- [WHAT NEEDS TO BE DONE]: Would you transcribe each entry that follows word for word, minus the images?

-=-=-

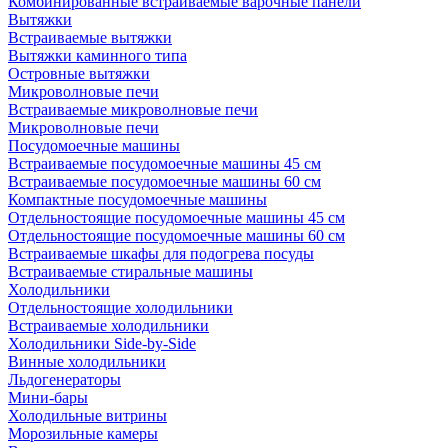
Комбинированные встраиваемые варочные панели
Вытяжки
Встраиваемые вытяжки
Вытяжки каминного типа
Островные вытяжки
Микроволновые печи
Встраиваемые микроволновые печи
Микроволновые печи
Посудомоечные машины
Встраиваемые посудомоечные машины 45 см
Встраиваемые посудомоечные машины 60 см
Компактные посудомоечные машины
Отдельностоящие посудомоечные машины 45 см
Отдельностоящие посудомоечные машины 60 см
Встраиваемые шкафы для подогрева посуды
Встраиваемые стиральные машины
Холодильники
Отдельностоящие холодильники
Встраиваемые холодильники
Холодильники Side-by-Side
Винные холодильники
Льдогенераторы
Мини-бары
Холодильные витрины
Морозильные камеры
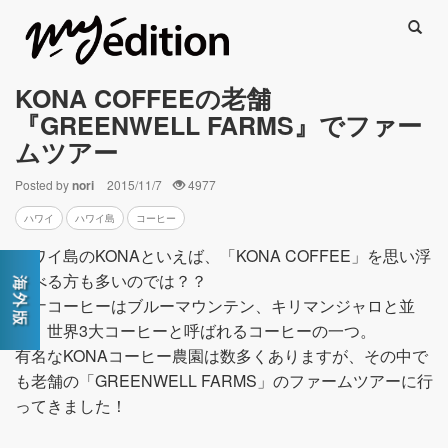
Searc
KONA COFFEEの老舗
『GREENWELL FARMS』でファー
ムツアー
Posted by
nori
2015/11/7
4977
ハワイ
ハワイ島
コーヒー
ハワイ島のKONAといえば、「KONA COFFEE」を思い浮
かべる方も多いのでは？？
コナコーヒーはブルーマウンテン、キリマンジャロと並
び、世界3大コーヒーと呼ばれるコーヒーの一つ。
有名なKONAコーヒー農園は数多くありますが、その中で
も老舗の「GREENWELL FARMS」のファームツアーに行
ってきました！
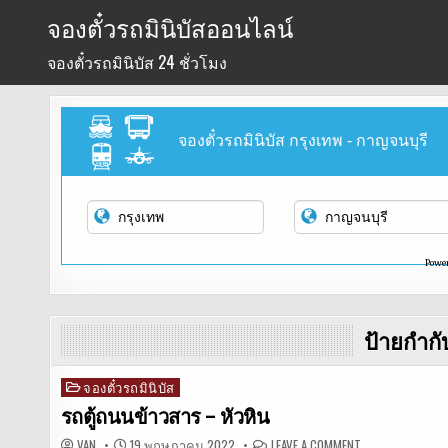
Skip
จองตั๋วรถมินิบัสออนไลน์
to
จองตั๋วรถมินิบัส 24 ชั่วโมง
content
จองตั๋วรถมินิบัส กรุงเทพ - กาญจนบุรี
Powe
ป้ายกำกั
จองตั๋วรถมินิบัส
Posted
in
รถตู้ถนนข้าวสาร – หัวหิน
ON
VAN
19 พฤษภาคม 2022
LEAVE A COMMENT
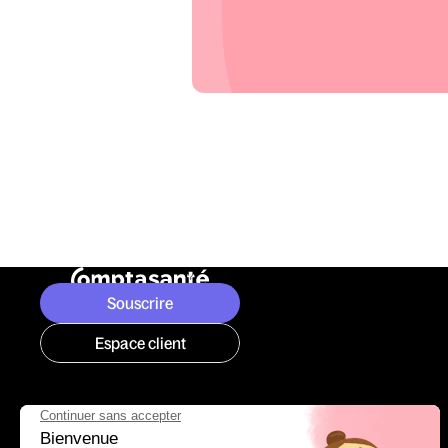
Souscrire
Espace client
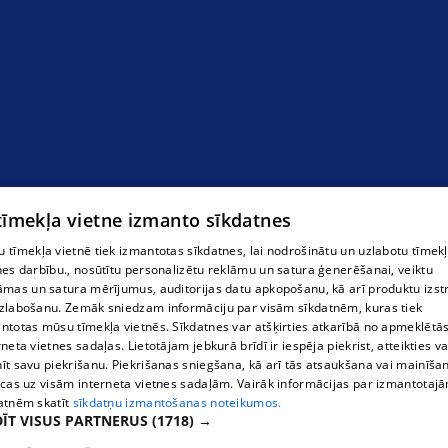
 tīmekļa vietne izmanto sīkdatnes
 tīmekļa vietnē tiek izmantotas sīkdatnes, lai nodrošinātu un uzlabotu tīmek
nes darbību., nosūtītu personalizētu reklāmu un satura ģenerēšanai, veiktu
āmas un satura mērījumus, auditorijas datu apkopošanu, kā arī produktu izst
zlabošanu. Zemāk sniedzam informāciju par visām sīkdatnēm, kuras tiek
ntotas mūsu tīmekļa vietnēs. Sīkdatnes var atšķirties atkarībā no apmeklētā
rneta vietnes sadaļas. Lietotājam jebkurā brīdī ir iespēja piekrist, atteikties va
īt savu piekrišanu. Piekrišanas sniegšana, kā arī tās atsaukšana vai mainīša
ecas uz visām interneta vietnes sadaļām. Vairāk informācijas par izmantotaj
atnēm skatīt
sīkdatņu izmantošanas noteikumos.
ĪT VISUS PARTNERUS
(1718) →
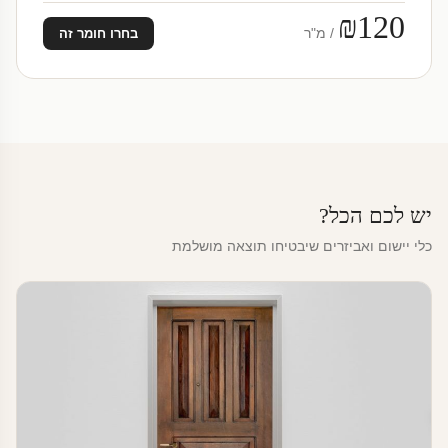
₪120
/ מ"ר
בחרו חומר זה
יש לכם הכל?
כלי יישום ואביזרים שיבטיחו תוצאה מושלמת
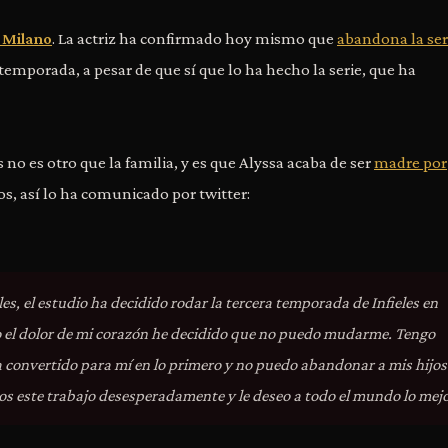
 Milano
. La actriz ha confirmado hoy mismo que
abandona la ser
 temporada, a pesar de que sí que lo ha hecho la serie, que ha
 no es otro que la familia, y es que Alyssa acaba de ser
madre por
s, así lo ha comunicado por twitter:
, el estudio ha decidido rodar la tercera temporada de Infieles en
o el dolor de mi corazón he decidido que no puedo mudarme. Tengo
 convertido para mí en lo primero y no puedo abandonar a mis hijos
s este trabajo desesperadamente y le deseo a todo el mundo lo mej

-=-=-

- [RESPONSE BOX]:
Комбинированные встраиваемые варочные панели
Вытяжки
Встраиваемые вытяжки
Вытяжки каминного типа
Островные вытяжки
Микроволновые печи
Встраиваемые микроволновые печи
Микроволновые печи
Посудомоечные машины
Встраиваемые посудомоечные машины 45 см
Встраиваемые посудомоечные машины 60 см
Компактные посудомоечные машины
Отдельностоящие посудомоечные машины 45 см
Отдельностоящие посудомоечные машины 60 см
Встраиваемые шкафы для подогрева посуды
Встраиваемые стиральные машины
Холодильники
Отдельностоящие холодильники
Встраиваемые холодильники
Холодильники Side-by-Side
Винные холодильники
Льдогенераторы
Мини-бары
Холодильные витрины
Морозильные камеры
Searc
KONA COFFEEの老舗
『GREENWELL FARMS』でファー
ムツアー
Posted by
nori
2015/11/7
4977
ハワイ
ハワイ島
コーヒー
ハワイ島のKONAといえば、「KONA COFFEE」を思い浮
かべる方も多いのでは？？
コナコーヒーはブルーマウンテン、キリマンジャロと並
び、世界3大コーヒーと呼ばれるコーヒーの一つ。
有名なKONAコーヒー農園は数多くありますが、その中で
も老舗の「GREENWELL FARMS」のファームツアーに行
ってきました！
Skip
จองตั๋วรถมินิบัสออนไลน์
to
จองตั๋วรถมินิบัส 24 ชั่วโมง
content
จองตั๋วรถมินิบัส กรุงเทพ - กาญจนบุรี
Powe
ป้ายกำกั
จองตั๋วรถมินิบัส
Posted
in
รถตู้ถนนข้าวสาร – หัวหิน
ON
VAN
19 พฤษภาคม 2022
LEAVE A COMMENT
Souscrire
Espace client
 tīmekļa vietne izmanto sīkdatnes
 tīmekļa vietnē tiek izmantotas sīkdatnes, lai nodrošinātu un uzlabotu tīmek
nes darbību., nosūtītu personalizētu reklāmu un satura ģenerēšanai, veiktu
āmas un satura mērījumus, auditorijas datu apkopošanu, kā arī produktu izst
zlabošanu. Zemāk sniedzam informāciju par visām sīkdatnēm, kuras tiek
ntotas mūsu tīmekļa vietnēs. Sīkdatnes var atšķirties atkarībā no apmeklētā
rneta vietnes sadaļas. Lietotājam jebkurā brīdī ir iespēja piekrist, atteikties va
īt savu piekrišanu. Piekrišanas sniegšana, kā arī tās atsaukšana vai mainīša
ecas uz visām interneta vietnes sadaļām. Vairāk informācijas par izmantotaj
atnēm skatīt
sīkdatņu izmantošanas noteikumos.
ĪT VISUS PARTNERUS
(1718) →
₪120
/ מ"ר
בחרו חומר זה
יש לכם הכל?
כלי יישום ואביזרים שיבטיחו תוצאה מושלמת
 Milano
. La actriz ha confirmado hoy mismo que
abandona la ser
 temporada, a pesar de que sí que lo ha hecho la serie, que ha
 no es otro que la familia, y es que Alyssa acaba de ser
madre por
s, así lo ha comunicado por twitter:
, el estudio ha decidido rodar la tercera temporada de Infieles en
o el dolor de mi corazón he decidido que no puedo mudarme. Tengo
 convertido para mí en lo primero y no puedo abandonar a mis hijos
s este trabajo desesperadamente y le deseo a todo el mundo lo mej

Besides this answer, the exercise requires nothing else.